Les préjugés hommes-femmes collent parfois à la peau. Mais il semblerait que cette imprégnation soit à ce point profonde qu’elle puisse être intégrée par le cerveau. Des chercheurs italiens de l’Université de Milan-Bicocca ont étudié cette influence des stéréotypes sexués sur les régions cérébrales. Les résultats de leur enquête, publiés dans la revue Neuroscience, montre comment le cerveau peut être perméable aux clichés sur les différences sexuées. Pour s’en rendre compte, 15 étudiants ont dû écouter la lecture de 240 affirmations dont certaines étaient associées à des termes stéréotypés de genre.
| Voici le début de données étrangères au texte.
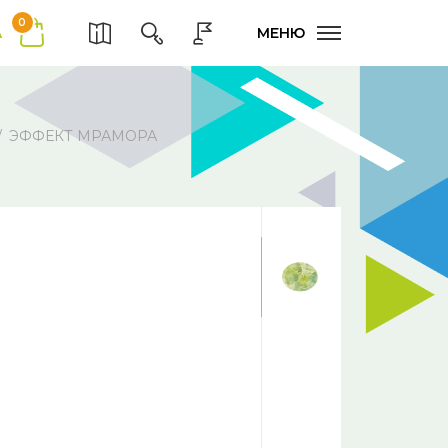
0
А
МЕНЮ
ЭФФЕКТ МРАМОРА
Pendant le même temps l’activité électrique du cerveau a été scrutée au moyen de l’électroencéphalographie (EEG).

Des erreurs syntaxiques

« Les stéréotypes de genre sont traités automatiquement comme s’ils étaient des erreurs morpho-syntaxiques », pointe l’étude, ce qui suggère à quel point ils sont profondément enracinés dans notre cerveau linguistique. La représentation neurale des stéréotypes basés sur le genre impliquait principalement le gyrus frontal moyen, montrent encore les chercheurs.

Cette étude suggère que les stéréotypes de genre sont assimilés par le cerveau comme des erreurs de syntaxe et des erreurs linguistiques dont les règles sont enregistrées depuis l’enfance, résume Sciences et avenir.